A renewed Steven Smith has reflected on how mental fatigue led him to making "horrible decisions" in the aftermath of last summer's Ashes series, culminating in the Newlands ball-tampering scandal that saw him banned from the game for a year.
On his return to competitive cricket in Global T20 Canada, Smith said he had been on a journey of many emotions since he was stripped of the Australian captaincy and banned for a year by Cricket Australia. After contributing a quickfire half century to the Toronto National's successful chase in the opening match, Smith said that while he had been hurt by his inability to help Australian teammates on their losing tour of England, the Canadian sojourn formed part of his "rehab" from the brokenness he experienced in the wake of Cape Town.
"I've been up and down with my emotions if I'm being honest," Smith said in Toronto. "I've had times, particularly watching the boys play in England, and not play as well as they could have and England play extremely well, it was hurting me that I couldn't go out and help them, help them win games.
"And when they hopped on the plane to go over there I had some emotions that were a bit down. It's been tough but, you know, I think I needed a break if that makes sense. It's obviously come under some ordinary circumstances but I was really mentally fatigued after the Ashes. I put so much work into the Ashes, and I think back to the one-day games after the Ashes and I don't think I've ever hit the ball that bad in my life.
"I was making horrible decisions and I just felt horrible at the crease. I think it all comes down to the mental part of the game and I put so much into the Ashes that it took so much out of me. A bit of a break perhaps isn't the worst thing. Hopefully I'll be able to come back and perform at a really high level gain, but we'll see what happens."
The first innings back showed signs of some rough edges, but by the end Smith was contributing fruitfully to his team's victory while returning to the batting crease he described as a "haven", away from all other distractions. "I normally don't get real nervous before I play but I'll be real honest, I was a bit nervous today," he said.
"You know, three months off and I haven't hit that many balls back home, I've had a couple of nets but I haven't had a hit on turf. A hit indoors yesterday and it felt pretty good and had a bit of luck today and I didn't feel as good as I probably ever had, but it's nice to score some runs when you're not feeling good. Hopefully some positive signs."
Smith credited his manager Warren Craig, his fiancée Dani Willis, his father Peter and a close circle of friends for helping him through the past three months. "That's made a big difference to me," Smith said. "They know I absolutely love this game, and all I've ever wanted to be is a cricketer and I think they'd just be happy to see me back playing the game and it was fortunate to score some runs in my first game back, I didn't feel as good as I would've liked, but it's nice to score runs when you're not feeling good.
"I know all the people back home would be really proud of me playing here for the reasons I'm here as well. So it's nice to be out in the middle. The last couple of months having some time off, I've been fortunate to do some really good work with Gotcha For Life and Gus Worland, talking about the mental health space and manning up and being vulnerable. Sometimes it's okay to not be okay and things like that.
"It's been quite therapeutic for myself, but also I think a lot of the kids at the schools that I've gone to, I know we've made a big difference so far and that's made me feel good in a way, and I'm going to do a lot more of that work when I get back home.

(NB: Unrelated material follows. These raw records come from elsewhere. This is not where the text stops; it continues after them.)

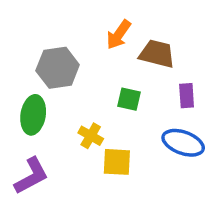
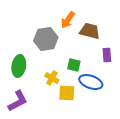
gray hexagon: (58, 68) -> (46, 39), moved
green square: (129, 99) -> (74, 65), moved
blue ellipse: (183, 143) -> (91, 82), moved

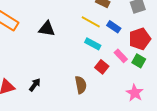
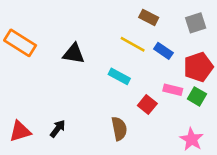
cyan rectangle: (93, 44) -> (119, 76), moved
pink rectangle: (121, 56) -> (173, 90), turned -32

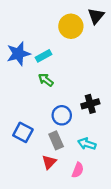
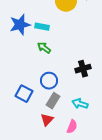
cyan rectangle: (43, 56) -> (42, 27), turned 40
blue circle: (62, 115) -> (49, 81), moved
gray rectangle: (56, 140) -> (53, 101), turned 56

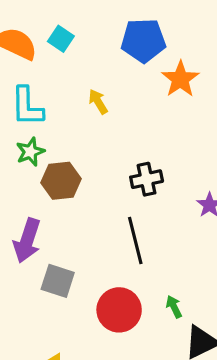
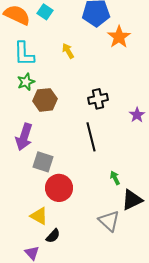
red circle: (119, 310) -> (59, 188), moved

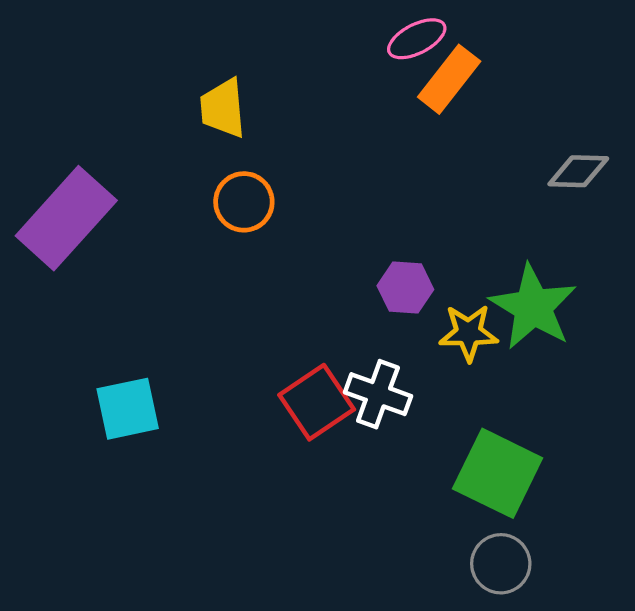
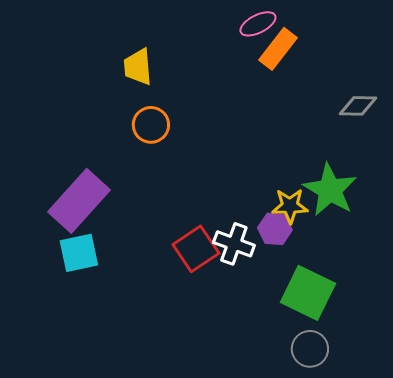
purple rectangle: (66, 218) -> (79, 201), moved
purple hexagon: (405, 288) -> (275, 229), moved

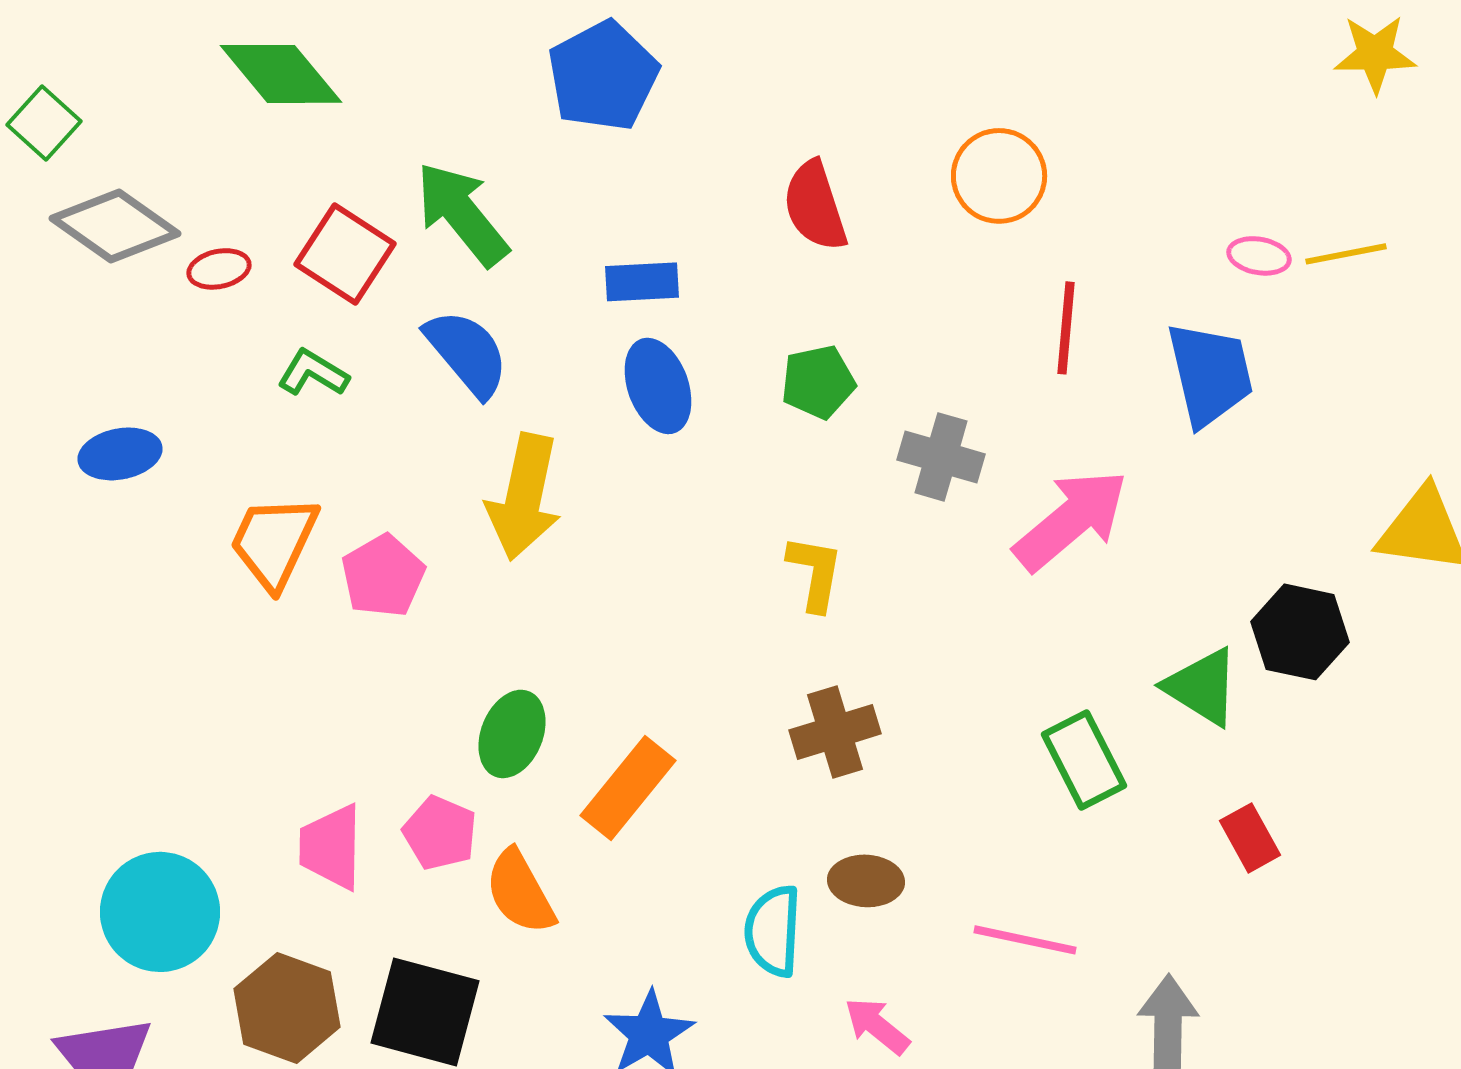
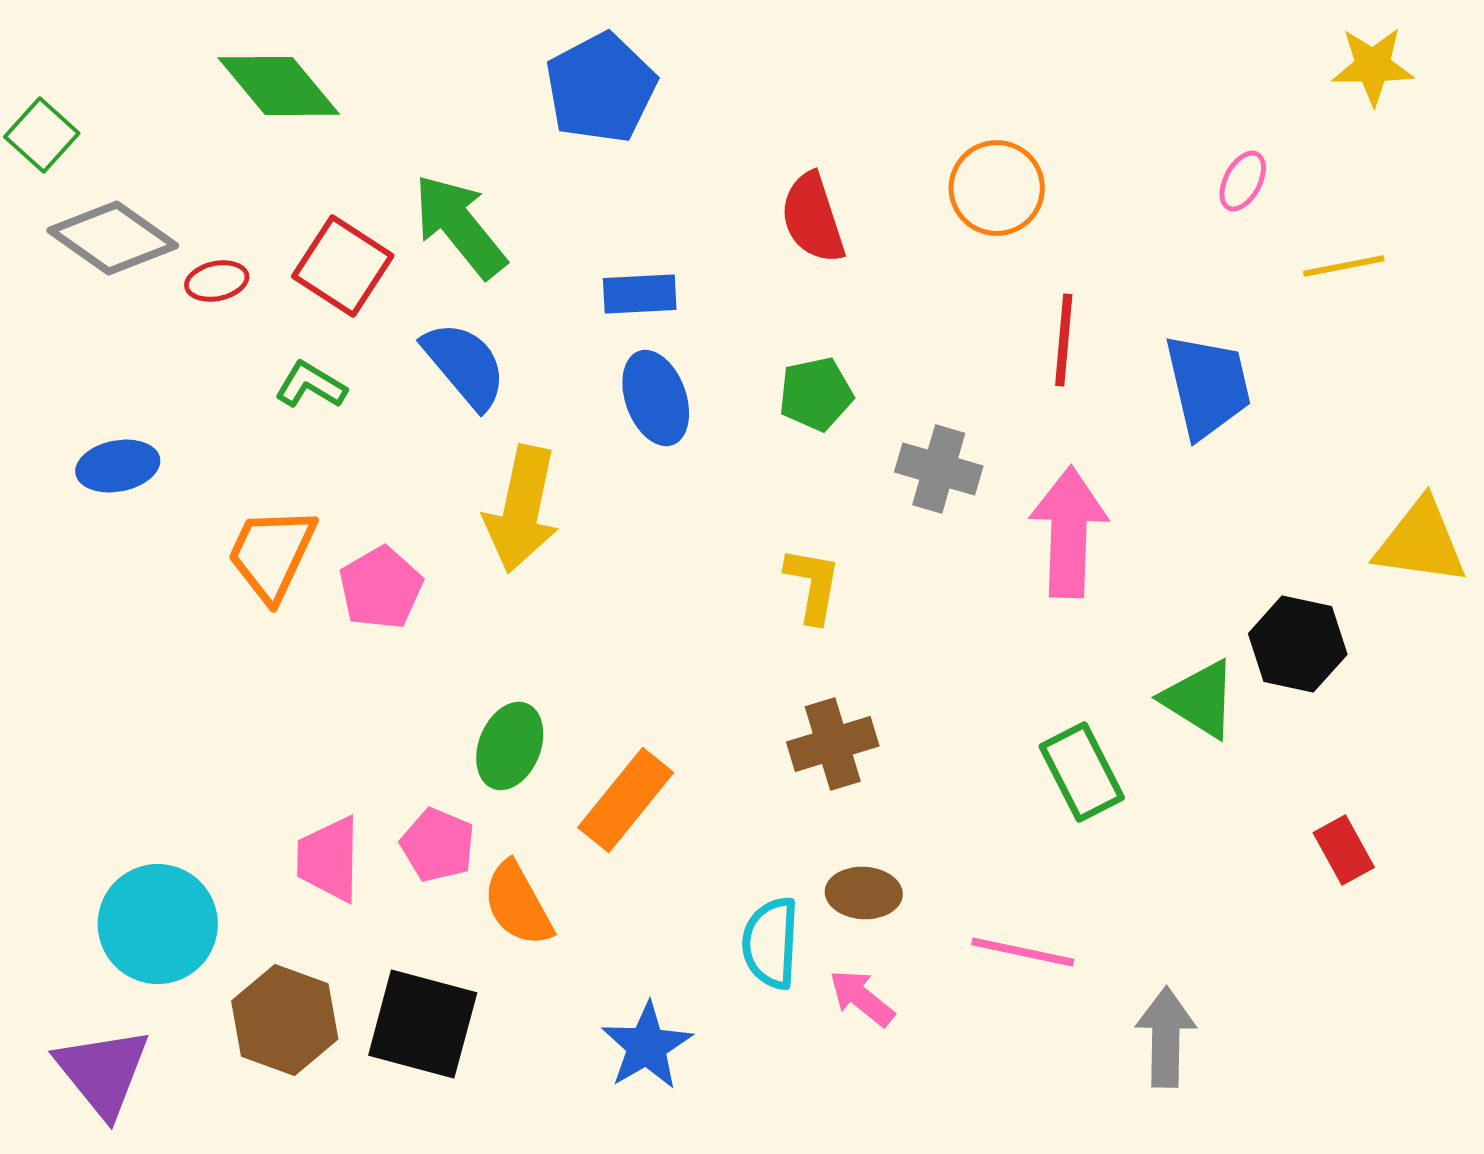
pink ellipse: (1259, 256) -> (1243, 181), moved, turned -72
pink arrow: (1071, 520) -> (1069, 532), turned -48
red rectangle: (1250, 838) -> (1344, 850), moved
pink arrow: (877, 1026) -> (862, 998), moved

I've been fortunate I've had the close people to me to get through what was a pretty difficult time in my life."
As for Smith's plans between now and the end of his ban in March next year, he emphasised a desire to spend time at his home cricket club Sutherland in Sydney's grade competition, and also looked forward to marrying Danni. "People have asked me if I'm going to play a lot of tournaments around the world while I'm suspended from international cricket and I'm going to play this one and go from there," Smith said.
"I know I'm going to go back and I want to try to make a difference at Sutherland, Shane Watson's going to be playing there so it'll be great to reunite with him. I'm getting married back home as well, so I do have a lot to look forward to, but we'll see. If I'm playing in other tournaments there's every chance it'll be later on, probably next year.
"I'm not going to lie, it's been a difficult time in my life there's no doubt about that. But I've accepted my punishment, accepted what I've gone through and I'm moving forward. Part of my rehab is playing cricket as well. That's what I love doing and I want to help Toronto Nationals win this tournament, and most importantly have a good time. That's what [Toronto captain] Darren Sammy's been relaying to us, let's go out and enjoy it and have fun and play some good solid cricket."